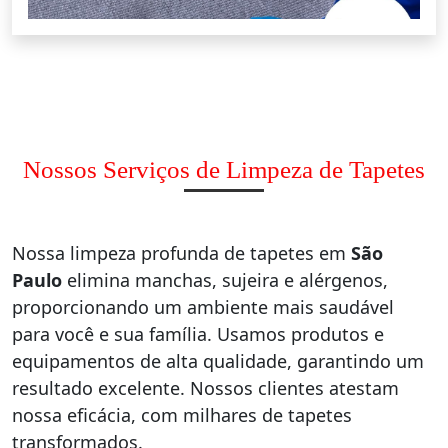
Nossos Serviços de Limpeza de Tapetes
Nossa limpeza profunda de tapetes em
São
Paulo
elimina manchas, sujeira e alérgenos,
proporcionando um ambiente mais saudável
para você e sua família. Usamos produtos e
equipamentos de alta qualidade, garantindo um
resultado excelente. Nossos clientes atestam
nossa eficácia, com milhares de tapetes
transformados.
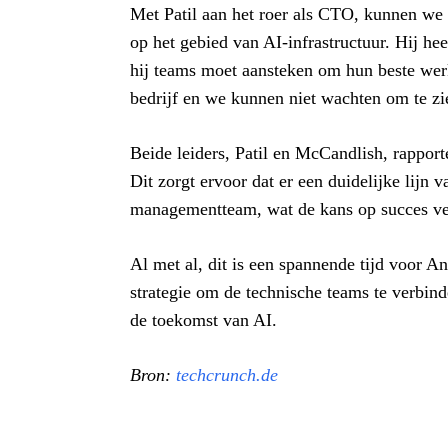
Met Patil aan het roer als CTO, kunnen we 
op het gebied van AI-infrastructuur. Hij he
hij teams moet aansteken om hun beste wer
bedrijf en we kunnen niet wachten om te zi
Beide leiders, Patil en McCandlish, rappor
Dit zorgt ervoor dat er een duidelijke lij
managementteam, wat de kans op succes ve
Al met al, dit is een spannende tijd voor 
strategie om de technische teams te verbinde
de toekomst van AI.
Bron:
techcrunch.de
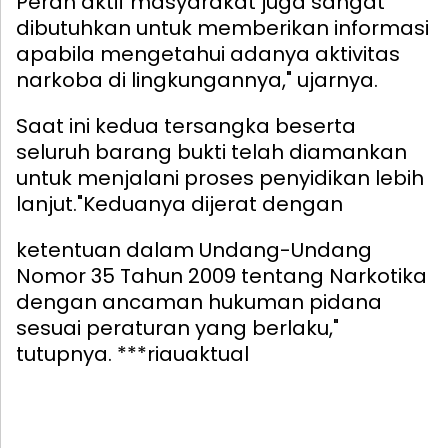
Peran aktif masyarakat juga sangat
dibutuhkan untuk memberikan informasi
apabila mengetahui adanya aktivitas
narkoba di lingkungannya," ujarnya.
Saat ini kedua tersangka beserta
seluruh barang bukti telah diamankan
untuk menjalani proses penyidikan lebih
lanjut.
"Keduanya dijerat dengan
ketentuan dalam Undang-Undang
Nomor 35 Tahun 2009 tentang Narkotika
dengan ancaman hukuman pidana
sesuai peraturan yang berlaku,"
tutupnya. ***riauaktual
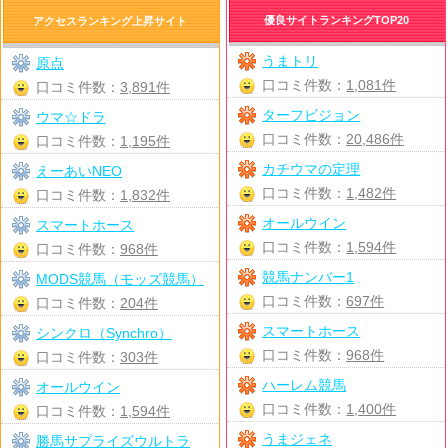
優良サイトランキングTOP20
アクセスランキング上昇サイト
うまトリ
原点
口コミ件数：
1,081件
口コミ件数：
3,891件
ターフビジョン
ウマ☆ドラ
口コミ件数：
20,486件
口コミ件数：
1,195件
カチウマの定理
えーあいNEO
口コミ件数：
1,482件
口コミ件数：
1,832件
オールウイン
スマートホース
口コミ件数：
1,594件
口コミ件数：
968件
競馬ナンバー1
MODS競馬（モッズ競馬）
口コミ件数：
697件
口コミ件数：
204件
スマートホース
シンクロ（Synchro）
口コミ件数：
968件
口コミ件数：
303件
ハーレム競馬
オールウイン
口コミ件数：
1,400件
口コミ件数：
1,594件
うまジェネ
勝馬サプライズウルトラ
- - -
• Task instructions
What you print must match the entries exactly, except that no pictures appear.

• Answer below
Nossos Serviços de Limpeza de Tapetes
Nossa limpeza profunda de tapetes em
São
Paulo
elimina manchas, sujeira e alérgenos,
proporcionando um ambiente mais saudável
para você e sua família. Usamos produtos e
equipamentos de alta qualidade, garantindo um
resultado excelente. Nossos clientes atestam
nossa eficácia, com milhares de tapetes
transformados.
Met Patil aan het roer als CTO, kunnen we 
op het gebied van AI-infrastructuur. Hij he
hij teams moet aansteken om hun beste wer
bedrijf en we kunnen niet wachten om te zi
Beide leiders, Patil en McCandlish, rappor
Dit zorgt ervoor dat er een duidelijke lij
managementteam, wat de kans op succes ve
Al met al, dit is een spannende tijd voor 
strategie om de technische teams te verbinde
de toekomst van AI.
Bron:
techcrunch.de
Peran aktif masyarakat juga sangat
dibutuhkan untuk memberikan informasi
apabila mengetahui adanya aktivitas
narkoba di lingkungannya," ujarnya.
Saat ini kedua tersangka beserta
seluruh barang bukti telah diamankan
untuk menjalani proses penyidikan lebih
lanjut.
"Keduanya dijerat dengan
ketentuan dalam Undang-Undang
Nomor 35 Tahun 2009 tentang Narkotika
dengan ancaman hukuman pidana
sesuai peraturan yang berlaku,"
tutupnya. ***riauaktual
優良サイトランキングTOP20
アクセスランキング上昇サイト
うまトリ
原点
口コミ件数：
1,081件
口コミ件数：
3,891件
ターフビジョン
ウマ☆ドラ
口コミ件数：
20,486件
口コミ件数：
1,195件
カチウマの定理
えーあいNEO
口コミ件数：
1,482件
口コミ件数：
1,832件
オールウイン
スマートホース
口コミ件数：
1,594件
口コミ件数：
968件
競馬ナンバー1
MODS競馬（モッズ競馬）
口コミ件数：
697件
口コミ件数：
204件
スマートホース
シンクロ（Synchro）
口コミ件数：
968件
口コミ件数：
303件
ハーレム競馬
オールウイン
口コミ件数：
1,400件
口コミ件数：
1,594件
うまジェネ
勝馬サプライズウルトラ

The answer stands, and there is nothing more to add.